Problem to solve:
After locating "High Qualitiy reader base" in the listing below, copy that line and each one after it exactly, ending with the line that has "contributors must check their papers before".

Material for this task:
=== Begin Enclosure ===

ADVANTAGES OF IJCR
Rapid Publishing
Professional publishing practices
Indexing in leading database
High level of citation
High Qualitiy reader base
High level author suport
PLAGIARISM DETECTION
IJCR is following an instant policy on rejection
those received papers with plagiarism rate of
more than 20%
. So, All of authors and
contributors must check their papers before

=== End Enclosure ===
=== Begin Enclosure ===

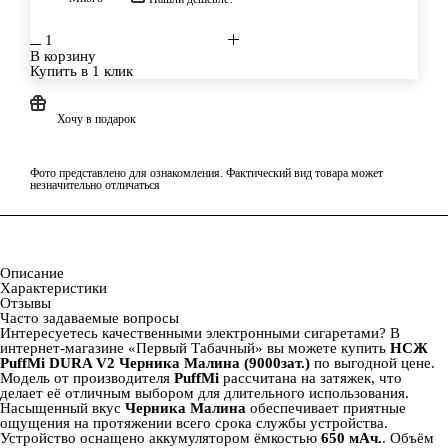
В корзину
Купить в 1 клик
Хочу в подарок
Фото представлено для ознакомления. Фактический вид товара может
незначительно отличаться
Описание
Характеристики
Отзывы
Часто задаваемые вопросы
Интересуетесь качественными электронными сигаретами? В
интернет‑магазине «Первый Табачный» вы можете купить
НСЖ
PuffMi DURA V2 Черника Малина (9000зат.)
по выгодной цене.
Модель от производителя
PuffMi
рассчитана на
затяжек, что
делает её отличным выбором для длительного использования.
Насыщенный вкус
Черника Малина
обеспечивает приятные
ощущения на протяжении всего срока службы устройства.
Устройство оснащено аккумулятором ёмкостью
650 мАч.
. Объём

=== End Enclosure ===
=== Begin Enclosure ===

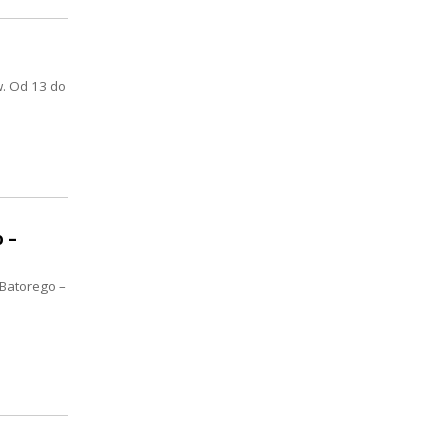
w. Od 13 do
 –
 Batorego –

=== End Enclosure ===

Task result:
High Qualitiy reader base
High level author suport
PLAGIARISM DETECTION
IJCR is following an instant policy on rejection
those received papers with plagiarism rate of
more than 20%
. So, All of authors and
contributors must check their papers before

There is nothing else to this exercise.